Task prompt
Would you print the material exactly, starting at its first line and ending at the line holding "Gestão impecável faz"?

◆ ◆ ◆ ◆

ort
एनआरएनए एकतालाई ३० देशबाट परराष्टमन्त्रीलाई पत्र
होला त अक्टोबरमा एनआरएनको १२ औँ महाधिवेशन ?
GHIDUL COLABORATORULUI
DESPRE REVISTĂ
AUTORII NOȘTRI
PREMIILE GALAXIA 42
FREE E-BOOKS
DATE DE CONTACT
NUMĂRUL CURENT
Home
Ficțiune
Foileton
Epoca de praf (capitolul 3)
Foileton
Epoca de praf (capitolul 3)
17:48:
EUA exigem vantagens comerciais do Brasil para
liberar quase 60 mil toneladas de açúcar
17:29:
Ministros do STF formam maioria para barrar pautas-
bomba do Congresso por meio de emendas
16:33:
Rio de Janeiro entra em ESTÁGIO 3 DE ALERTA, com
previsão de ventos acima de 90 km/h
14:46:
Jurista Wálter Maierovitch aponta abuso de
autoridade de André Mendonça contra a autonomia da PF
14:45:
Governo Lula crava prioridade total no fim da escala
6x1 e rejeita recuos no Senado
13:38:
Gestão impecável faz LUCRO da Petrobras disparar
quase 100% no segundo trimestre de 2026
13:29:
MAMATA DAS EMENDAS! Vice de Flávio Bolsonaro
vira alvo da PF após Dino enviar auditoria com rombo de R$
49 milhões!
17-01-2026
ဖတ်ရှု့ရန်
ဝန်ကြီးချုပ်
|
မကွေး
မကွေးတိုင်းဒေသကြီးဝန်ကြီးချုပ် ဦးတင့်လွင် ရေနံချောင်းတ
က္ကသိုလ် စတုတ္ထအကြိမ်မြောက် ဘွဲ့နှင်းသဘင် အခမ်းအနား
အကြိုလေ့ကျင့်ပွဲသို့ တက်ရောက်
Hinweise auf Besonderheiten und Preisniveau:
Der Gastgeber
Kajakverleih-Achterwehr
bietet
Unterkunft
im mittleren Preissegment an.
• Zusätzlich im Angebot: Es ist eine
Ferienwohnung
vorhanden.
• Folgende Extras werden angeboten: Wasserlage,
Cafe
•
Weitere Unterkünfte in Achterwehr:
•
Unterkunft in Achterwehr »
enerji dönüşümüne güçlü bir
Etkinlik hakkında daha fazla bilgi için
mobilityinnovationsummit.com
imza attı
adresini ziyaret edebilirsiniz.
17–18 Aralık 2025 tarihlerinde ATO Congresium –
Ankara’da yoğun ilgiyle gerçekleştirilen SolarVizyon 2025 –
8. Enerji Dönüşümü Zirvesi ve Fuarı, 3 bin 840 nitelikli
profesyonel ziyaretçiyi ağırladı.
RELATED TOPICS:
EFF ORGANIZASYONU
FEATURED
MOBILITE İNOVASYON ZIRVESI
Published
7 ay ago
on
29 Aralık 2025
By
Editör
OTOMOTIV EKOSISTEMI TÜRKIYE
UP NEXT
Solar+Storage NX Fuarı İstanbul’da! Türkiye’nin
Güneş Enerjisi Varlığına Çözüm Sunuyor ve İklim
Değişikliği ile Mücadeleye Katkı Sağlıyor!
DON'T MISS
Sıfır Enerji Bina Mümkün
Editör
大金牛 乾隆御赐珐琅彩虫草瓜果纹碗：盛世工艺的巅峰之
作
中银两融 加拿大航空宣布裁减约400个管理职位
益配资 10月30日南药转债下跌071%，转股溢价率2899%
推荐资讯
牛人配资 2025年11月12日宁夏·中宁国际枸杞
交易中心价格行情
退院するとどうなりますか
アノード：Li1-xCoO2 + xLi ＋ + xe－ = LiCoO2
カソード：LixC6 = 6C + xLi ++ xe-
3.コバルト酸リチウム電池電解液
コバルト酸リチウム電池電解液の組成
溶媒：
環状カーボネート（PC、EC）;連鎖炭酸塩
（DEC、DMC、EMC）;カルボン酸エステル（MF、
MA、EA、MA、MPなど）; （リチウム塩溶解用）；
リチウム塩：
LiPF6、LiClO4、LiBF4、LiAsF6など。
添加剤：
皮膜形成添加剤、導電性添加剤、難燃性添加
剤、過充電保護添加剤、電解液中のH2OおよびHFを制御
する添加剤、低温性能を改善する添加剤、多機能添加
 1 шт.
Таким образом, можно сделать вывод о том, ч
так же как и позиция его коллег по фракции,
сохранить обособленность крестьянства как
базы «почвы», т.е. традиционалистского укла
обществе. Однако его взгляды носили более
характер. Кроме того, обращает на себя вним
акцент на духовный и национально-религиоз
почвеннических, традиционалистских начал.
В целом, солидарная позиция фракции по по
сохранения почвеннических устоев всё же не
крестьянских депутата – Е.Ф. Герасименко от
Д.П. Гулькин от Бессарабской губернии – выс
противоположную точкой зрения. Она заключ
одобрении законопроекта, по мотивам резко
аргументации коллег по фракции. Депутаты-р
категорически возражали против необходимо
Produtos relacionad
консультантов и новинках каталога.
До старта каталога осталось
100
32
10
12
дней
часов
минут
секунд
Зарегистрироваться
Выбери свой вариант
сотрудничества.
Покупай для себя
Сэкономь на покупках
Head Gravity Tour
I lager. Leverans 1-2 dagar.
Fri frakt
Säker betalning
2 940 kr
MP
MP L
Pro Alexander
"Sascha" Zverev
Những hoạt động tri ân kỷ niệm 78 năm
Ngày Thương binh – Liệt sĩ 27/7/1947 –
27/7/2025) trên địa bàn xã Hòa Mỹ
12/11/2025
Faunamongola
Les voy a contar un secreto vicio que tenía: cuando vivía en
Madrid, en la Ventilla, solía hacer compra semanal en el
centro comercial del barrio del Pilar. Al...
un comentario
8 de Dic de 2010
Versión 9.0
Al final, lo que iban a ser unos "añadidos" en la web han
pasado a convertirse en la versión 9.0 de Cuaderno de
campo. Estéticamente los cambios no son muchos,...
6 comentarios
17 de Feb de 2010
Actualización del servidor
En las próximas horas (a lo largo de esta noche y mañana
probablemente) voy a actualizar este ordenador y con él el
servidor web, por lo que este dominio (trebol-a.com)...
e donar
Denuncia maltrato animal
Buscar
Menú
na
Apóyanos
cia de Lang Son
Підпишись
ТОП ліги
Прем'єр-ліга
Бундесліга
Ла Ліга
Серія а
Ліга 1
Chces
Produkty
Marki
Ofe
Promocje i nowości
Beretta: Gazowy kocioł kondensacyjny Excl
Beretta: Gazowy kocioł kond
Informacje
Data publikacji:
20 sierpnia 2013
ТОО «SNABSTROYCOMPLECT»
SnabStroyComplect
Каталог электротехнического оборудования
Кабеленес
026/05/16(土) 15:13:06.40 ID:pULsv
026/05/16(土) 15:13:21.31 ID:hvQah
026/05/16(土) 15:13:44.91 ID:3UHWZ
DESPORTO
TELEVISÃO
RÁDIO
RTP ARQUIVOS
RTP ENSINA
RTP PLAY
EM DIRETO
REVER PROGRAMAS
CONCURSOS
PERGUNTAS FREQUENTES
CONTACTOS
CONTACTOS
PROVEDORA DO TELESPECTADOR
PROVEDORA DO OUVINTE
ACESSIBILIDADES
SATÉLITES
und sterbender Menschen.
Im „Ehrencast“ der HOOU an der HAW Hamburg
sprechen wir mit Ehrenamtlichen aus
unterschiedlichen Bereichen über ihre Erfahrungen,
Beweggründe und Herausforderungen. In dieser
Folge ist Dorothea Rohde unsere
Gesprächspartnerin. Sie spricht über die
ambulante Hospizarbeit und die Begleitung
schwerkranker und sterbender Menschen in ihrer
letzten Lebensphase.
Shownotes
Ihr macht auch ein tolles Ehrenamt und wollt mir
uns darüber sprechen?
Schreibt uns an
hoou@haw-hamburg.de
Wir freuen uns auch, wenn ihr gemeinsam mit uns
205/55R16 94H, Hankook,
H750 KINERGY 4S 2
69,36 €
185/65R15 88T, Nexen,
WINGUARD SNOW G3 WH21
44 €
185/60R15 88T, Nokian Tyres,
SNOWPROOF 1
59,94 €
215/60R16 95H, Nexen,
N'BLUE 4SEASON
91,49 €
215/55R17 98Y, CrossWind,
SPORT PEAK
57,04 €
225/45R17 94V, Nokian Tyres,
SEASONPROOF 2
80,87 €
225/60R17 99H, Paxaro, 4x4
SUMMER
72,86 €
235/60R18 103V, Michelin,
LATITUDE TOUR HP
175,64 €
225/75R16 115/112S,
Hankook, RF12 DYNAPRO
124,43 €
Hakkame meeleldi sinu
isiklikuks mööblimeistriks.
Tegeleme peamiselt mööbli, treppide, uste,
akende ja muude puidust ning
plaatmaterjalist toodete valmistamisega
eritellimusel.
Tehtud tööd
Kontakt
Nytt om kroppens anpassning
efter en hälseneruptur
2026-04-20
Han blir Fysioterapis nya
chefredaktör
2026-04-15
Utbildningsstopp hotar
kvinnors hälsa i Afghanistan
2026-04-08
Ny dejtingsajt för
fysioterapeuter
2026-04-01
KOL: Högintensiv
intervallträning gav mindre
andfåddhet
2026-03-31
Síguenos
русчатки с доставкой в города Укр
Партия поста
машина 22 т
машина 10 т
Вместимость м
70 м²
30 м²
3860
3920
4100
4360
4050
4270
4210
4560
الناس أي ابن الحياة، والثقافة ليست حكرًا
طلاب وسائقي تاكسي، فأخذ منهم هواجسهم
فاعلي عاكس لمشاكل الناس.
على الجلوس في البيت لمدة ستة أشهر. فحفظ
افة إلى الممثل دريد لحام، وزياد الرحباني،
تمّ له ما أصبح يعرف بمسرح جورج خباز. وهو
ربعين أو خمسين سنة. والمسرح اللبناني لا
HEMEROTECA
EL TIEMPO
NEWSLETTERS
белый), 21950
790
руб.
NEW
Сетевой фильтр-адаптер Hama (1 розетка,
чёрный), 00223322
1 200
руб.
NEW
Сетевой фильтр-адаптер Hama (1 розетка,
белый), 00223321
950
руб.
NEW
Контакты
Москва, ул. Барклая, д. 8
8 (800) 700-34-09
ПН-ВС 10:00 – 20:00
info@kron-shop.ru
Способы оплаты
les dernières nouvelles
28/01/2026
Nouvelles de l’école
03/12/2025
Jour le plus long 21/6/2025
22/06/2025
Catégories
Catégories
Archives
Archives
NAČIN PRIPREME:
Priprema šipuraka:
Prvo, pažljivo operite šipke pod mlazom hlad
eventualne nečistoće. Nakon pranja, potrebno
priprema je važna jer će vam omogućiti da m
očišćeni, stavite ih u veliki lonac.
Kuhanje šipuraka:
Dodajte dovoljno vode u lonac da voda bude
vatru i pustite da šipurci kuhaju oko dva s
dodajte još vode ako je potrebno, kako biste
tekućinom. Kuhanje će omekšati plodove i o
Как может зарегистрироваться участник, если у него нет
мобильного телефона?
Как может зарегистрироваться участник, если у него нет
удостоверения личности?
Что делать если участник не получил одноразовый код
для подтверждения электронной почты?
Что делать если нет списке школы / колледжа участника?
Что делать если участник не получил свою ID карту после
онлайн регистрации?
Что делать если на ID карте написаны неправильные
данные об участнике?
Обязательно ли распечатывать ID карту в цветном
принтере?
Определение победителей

◆ ◆ ◆ ◆

Task response
ort
एनआरएनए एकतालाई ३० देशबाट परराष्टमन्त्रीलाई पत्र
होला त अक्टोबरमा एनआरएनको १२ औँ महाधिवेशन ?
GHIDUL COLABORATORULUI
DESPRE REVISTĂ
AUTORII NOȘTRI
PREMIILE GALAXIA 42
FREE E-BOOKS
DATE DE CONTACT
NUMĂRUL CURENT
Home
Ficțiune
Foileton
Epoca de praf (capitolul 3)
Foileton
Epoca de praf (capitolul 3)
17:48:
EUA exigem vantagens comerciais do Brasil para
liberar quase 60 mil toneladas de açúcar
17:29:
Ministros do STF formam maioria para barrar pautas-
bomba do Congresso por meio de emendas
16:33:
Rio de Janeiro entra em ESTÁGIO 3 DE ALERTA, com
previsão de ventos acima de 90 km/h
14:46:
Jurista Wálter Maierovitch aponta abuso de
autoridade de André Mendonça contra a autonomia da PF
14:45:
Governo Lula crava prioridade total no fim da escala
6x1 e rejeita recuos no Senado
13:38:
Gestão impecável faz LUCRO da Petrobras disparar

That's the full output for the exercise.